O.K. I know. Way off subject. All in fun. 

cchoganjr


----------



## Phoebee (Jan 29, 2014)

Find a bear, connect to electric fence, and PRESTO, electric bear!

They move a lot faster than ordinary bears.


----------



## mdax (Apr 29, 2013)

Rader Sidetrack said:


> Interesting, the Nomad comes with a 'ground stand'.


I totally agree. I've never seen the stand as anything other than a way to hold it off the ground, I have a grounding rod placed in the middle of the bee yard.


----------



## PaBill (Apr 4, 2014)

I have heard of people laying bacon on the wires and when the bear goes for a nibble.. surprise. :banana:


----------



## dtompsett (Feb 2, 2010)

For a quick test... assuming the grass isn't brown, crispy, and dry... grab a long piece of grass, hold one end and place the other on the electrified wire. As you slide it closer to the wire the tingling in your fingers will increase. 

For a proper test, a neon electric fence indicator gauge (as others have mentioned). They're $20 here in Canada.

If you feel it's necessary to bait the fence; make some strips of tinfoil (2x4"), scoop some peanut butter onto the end, fold it over the fence wire... you're left with a tasty 2x2 patch hanging off the wire. Couple years back I had a bear go through a fence that wasn't working properly. Once I fixed the fence the bear continued to walk through and damage hives. Baiting the fence did the trick, and this year the bears paced laps around that fence but never went through it. 

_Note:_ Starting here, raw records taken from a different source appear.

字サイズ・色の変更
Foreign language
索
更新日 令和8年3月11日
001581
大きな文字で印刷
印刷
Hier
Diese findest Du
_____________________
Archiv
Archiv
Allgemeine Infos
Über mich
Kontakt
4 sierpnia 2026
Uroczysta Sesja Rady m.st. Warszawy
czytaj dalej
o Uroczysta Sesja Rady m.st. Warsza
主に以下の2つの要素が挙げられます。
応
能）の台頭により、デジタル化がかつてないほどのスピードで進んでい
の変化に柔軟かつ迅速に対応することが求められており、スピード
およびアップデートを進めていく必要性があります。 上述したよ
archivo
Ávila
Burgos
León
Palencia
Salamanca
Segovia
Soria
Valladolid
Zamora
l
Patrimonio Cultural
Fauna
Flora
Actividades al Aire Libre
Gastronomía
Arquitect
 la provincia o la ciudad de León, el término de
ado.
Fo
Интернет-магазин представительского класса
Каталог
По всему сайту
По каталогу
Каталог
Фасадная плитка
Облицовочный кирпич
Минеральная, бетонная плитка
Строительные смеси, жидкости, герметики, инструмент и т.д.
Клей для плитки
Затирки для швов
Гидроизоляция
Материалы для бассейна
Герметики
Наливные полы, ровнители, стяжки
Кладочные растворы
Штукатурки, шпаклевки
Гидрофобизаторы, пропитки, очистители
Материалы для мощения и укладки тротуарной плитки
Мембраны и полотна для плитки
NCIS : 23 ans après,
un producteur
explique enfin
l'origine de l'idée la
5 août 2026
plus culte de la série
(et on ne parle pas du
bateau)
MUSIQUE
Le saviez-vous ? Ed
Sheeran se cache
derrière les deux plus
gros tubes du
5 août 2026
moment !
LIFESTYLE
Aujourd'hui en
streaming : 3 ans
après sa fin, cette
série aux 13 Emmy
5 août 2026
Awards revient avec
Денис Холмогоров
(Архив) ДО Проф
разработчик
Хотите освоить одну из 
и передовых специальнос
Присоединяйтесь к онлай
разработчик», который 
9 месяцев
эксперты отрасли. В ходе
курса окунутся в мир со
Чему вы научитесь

Assuming you're out in the country, a .270 also makes an effective bear deterrent... with the bonus of filling your freezer. I had to resort to that this year when I had one living 100 yards away from the house in the bush, stalking around the house at night, damaging equipment stored out of the fence, and wrecking some hives outside of the fence (mating nuc I couldn't move at the time). Early season bear is very low in fat too. This was my first bear meat... yum!


----------



## Michael Bush (Aug 2, 2002)

>what happens if you use your left hand?

It hurts more when it travels through your heart...


----------



## shannonswyatt (May 7, 2012)

When I was a kid my uncle had me hold the end of a pole up so he could weld it. The ground was dew covered and I got the snot knocked out of me by that welder when he started welding.


----------



## Phoebee (Jan 29, 2014)

Welders can shock, but the voltage is usually no higher than about 70 V open circuit. Not enough to shock a bear thru its fur. Perfect for zapping the snot out of little kids with a firm grip om a piece of metal.


----------



## Rader Sidetrack (Nov 30, 2011)

One of the functions of a the control box of an electric welder is to create an _isolated _circuit for the welding current. As such, in a _properly functioning_ welder, a person would not get shocked by the _primary _circuit (the AC voltage from the plug) unless it was defective. The secondary circuit (between the electrodes) should only be able to shock you if you touch _both _the electrode and 'welding ground' _at the same time_.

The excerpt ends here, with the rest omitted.